Period Net Income Cash From Operations Cash From Investing Cash From Financing Net Change Free Cash Flow
Q4-2025 $5.2M $49.38M $76.93M $-4.13M $121.4M $49.09M
Q3-2025 $6.58M $183.57M $-57.56M $-6.42M $120.13M $183.63M
Q2-2025 $8.53M $-99.44M $57.6M $-1.28M $-46.51M $-98.71M
Q1-2025 $8.14M $-89.06M $135.28M $113.88M $161.44M $-90.51M
Q4-2024 $5.52M $153.28M $-153.03M $-15.1M $-22.73M $153.39M

What's strong about this company's cash flow?

The company is self-funding, pays down debt, and returns cash to shareholders. Cash reserves are growing and there is no reliance on outside funding.

What are the cash flow concerns?

Operating and free cash flow fell sharply this quarter, and much of the cash flow came from working capital changes that may not repeat.

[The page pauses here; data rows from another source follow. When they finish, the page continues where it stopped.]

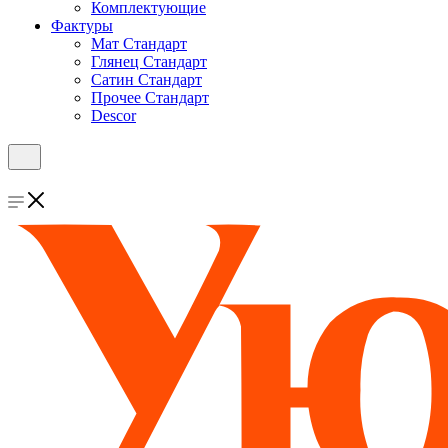
Комплектующие
Фактуры
Мат Стандарт
Глянец Стандарт
Сатин Стандарт
Прочее Стандарт
Descor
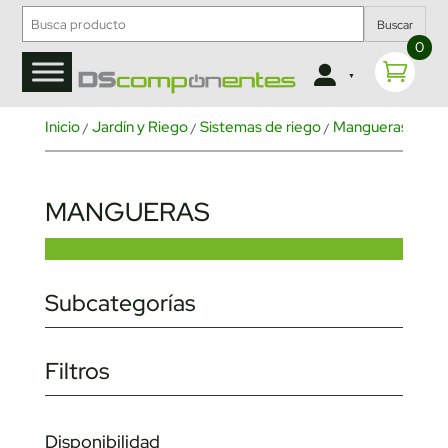
Buscar
0
Inicio
Jardín y Riego
Sistemas de riego
Mangueras
/
/
/
/ Mang
MANGUERAS
Subcategorías
Filtros
Disponibilidad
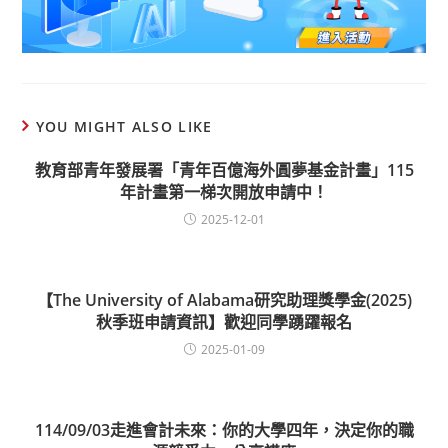
YOU MIGHT ALSO LIKE
教育部青年發展署「青年百億海外圓夢基金計畫」115
年計畫第一梯次開放申請中！
2025-12-01
【The University of Alabama研究助理獎學金(2025)
秋季班申請資訊】歡迎同學踴躍報名
2025-01-09
114/09/03走進會計未來：你的大學四年，決定你的職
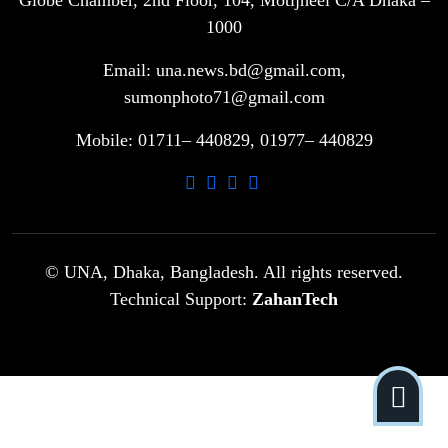
৭
মাদ্রাসা সুপারের বিরুদ্ধে
1000
Email: una.news.bd@gmail.com,
গাড়ি বিক্রির পর মালিকানা পরিবর্তনে কঠোর
sumonphoto71@gmail.com
৮
নির্দেশনা
Mobile: 01711– 440829, 01977– 440829
আ.লীগ ও বিএনপির বিরুদ্ধে সমানভাবে
৯
লড়াই চালিয়ে যেতে হবে: নাহিদ
ঢাবিতে মাথায় কাঁঠাল পড়ে মালির মৃত্যু
© UNA, Dhaka, Bangladesh. All rights reserved.
১০
Technical Support:
ZahanTech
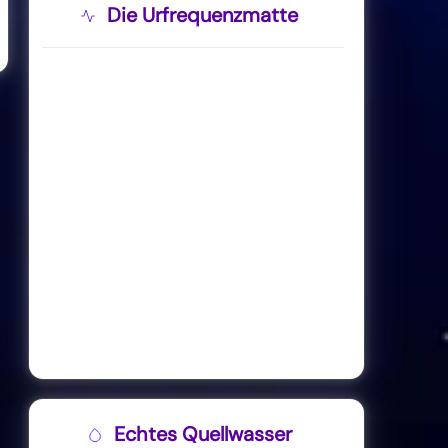
Die Urfrequenzmatte
Echtes Quellwasser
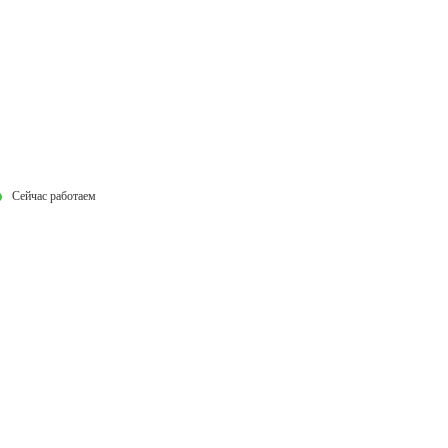
Сейчас работаем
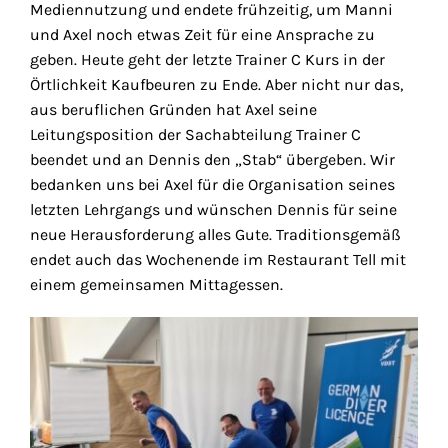
Mediennutzung und endete frühzeitig, um Manni
und Axel noch etwas Zeit für eine Ansprache zu
geben. Heute geht der letzte Trainer C Kurs in der
Örtlichkeit Kaufbeuren zu Ende. Aber nicht nur das,
aus beruflichen Gründen hat Axel seine
Leitungsposition der Sachabteilung Trainer C
beendet und an Dennis den „Stab“ übergeben. Wir
bedanken uns bei Axel für die Organisation seines
letzten Lehrgangs und wünschen Dennis für seine
neue Herausforderung alles Gute. Traditionsgemäß
endet auch das Wochenende im Restaurant Tell mit
einem gemeinsamen Mittagessen.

Q2 2025 Earnings Call Summary

Read Call Summary

5-Year Trend Analysis

A comprehensive look at VersaBank's financial evolution and strategic trajectory over the past five years.

+ Strengths

VersaBank combines a lean, branchless operating model with a proprietary technology platform and a focused niche strategy, particularly in receivables-based lending. Historically low credit losses in key programs, a growing asset base, and a strong capital and cash position underscore its prudence on the balance sheet side. The bank is also ahead of many peers in digital asset initiatives and AI-enabled risk management, which, together with its B2B focus, provide clear differentiation from traditional regional banks.

! Risks

The main concerns are earnings and cash-flow volatility, rising operating expenses, and dependence on a relatively narrow set of specialized programs and partners. Recent years have seen revenue swings, margin compression, and a sharp deterioration in operating and free cash flow, even as reported profits remained positive. Expansion into the U.S. and deeper moves into digital assets introduce execution, regulatory, and competitive risks. As a bank, it is also inherently exposed to funding confidence, credit cycles, and cybersecurity threats, which could be amplified by its emphasis on technology and niche lending.

Outlook

Looking ahead, VersaBank appears positioned as a growth-oriented, digitally native bank with meaningful upside potential if its U.S. expansion and digital asset initiatives gain traction and if it can restore and stabilize profitability. Its strong capital and liquidity provide room to pursue these ambitions. However, the recent financial volatility and cost pressures suggest that the next phase will be a test of whether its innovative model can deliver consistent, high-quality earnings and cash flows, rather than only episodic bursts of strong performance. The outlook is promising but carries a high degree of execution and market risk.